Finally, we studied the effect of direct current (DC biasing) on the ability of two proteins to bind specifically. This was achieved by subjecting the NC protein solution to DC voltage bias, as depicted in Figure 8a. An applied bias should result in an induction of current across the suspension. If this current is high enough, it should have the potential to destroy the protein physiology and functionality, resulting in the loss of specific protein-protein interactions. To test this hypothesis, the NC protein solution was loaded in an electroporation cuvette (rather than a microcentrifuge tube) that incorporates two electrodes with a volume of 0.5 mL and a separation distance of 0.4 cm. This should result in a breakdown electric field of 7.5 V/cm. At this field onwards, the binding between the protein and the antibody should be affected. Above this field, the sample should be incapacitated for binding. Figure 8a reveals that the optical response decays slowly with the application of DC bias. At 3 volts DC bias, the optical response decays with a considerable step, and increasing the DC bias further should burn the suspension and destroy it.

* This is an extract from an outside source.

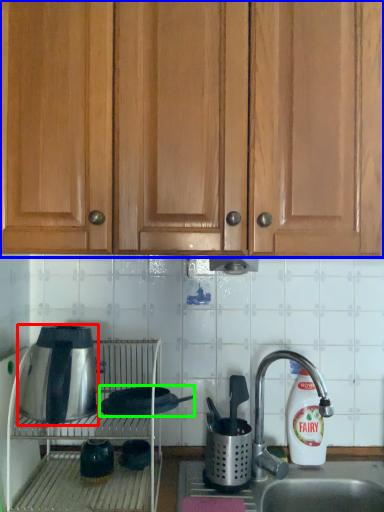 Question: Estimate the real-world distances between objects in this image. Which object is closer to kitchen appliance (highlighted by a red box), cabinetry (highlighted by a blue box) or appliance (highlighted by a green box)?

Choices:
 (A) cabinetry
 (B) appliance

Answer: (B)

The breakdown field depends on the electrical characteristics of both the buffer and the analyte such as proteins, viruses, etc. To explore this further, the suspension of protein was subjected to 3 V for 1 min and then the antibody to NC was added to the NC protein solution. The corresponding measured response is shown in Figure 8b. The measured response was observed to be noisy and did not show a clear binding effect when compared with Figure 6c that reported the optical response for the same protein and antibody without the application of DC bias. It is worth mentioning that it may be possible to create a corresponding vaccine for a disease by subjecting the target viral protein to DC bias which will affect its function and destroy its physiology (denature it) and communicability (binding interactions). Furthermore, the proposed optical detection in time domain can also be used for monitoring and detecting the efficiency of vaccine process development.

4. Discussion

This study establishes the proof-of-principle that optical methods can be used to detect specific SARS-CoV-2 spike proteins or their subunits (S, S1, and S2) as well as their interactions with the ACE2 receptor in solution, whenever present (Figure 3 and Figure 5). The principle was further validated by testing specific protein–protein interactions by testing two viral protein–antibody pairs (RBD and NC proteins with their specific antibodies) and testing them either in solution (Figure 6) or on a solid matrix (Figure 7). Finally, it was shown that application of a weak current into the system could lead to the disruption of NC protein–antibody interactions, which could be optically detected (Figure 8). In other words, our technique could be used not only to detect specific SARS-CoV-2 spike protein–receptor interactions, but also result in destruction of protein interactions important for virus replication; thus, inhibiting rate of infection. The proposed detection method can be performed within minutes, without the need to biochemically label the proteins. This system can be used to develop novel optical-based detection tests for any virus in a specific and sensitive manner, as long as one specific protein partner is available in the solution or on a solid support that can interact specifically with a specific viral protein. For instance, in the case of SARS-CoV-2, one could use either an antibody to the spike protein or the ACE2 protein to determine whether a particular patient sample may have the virus.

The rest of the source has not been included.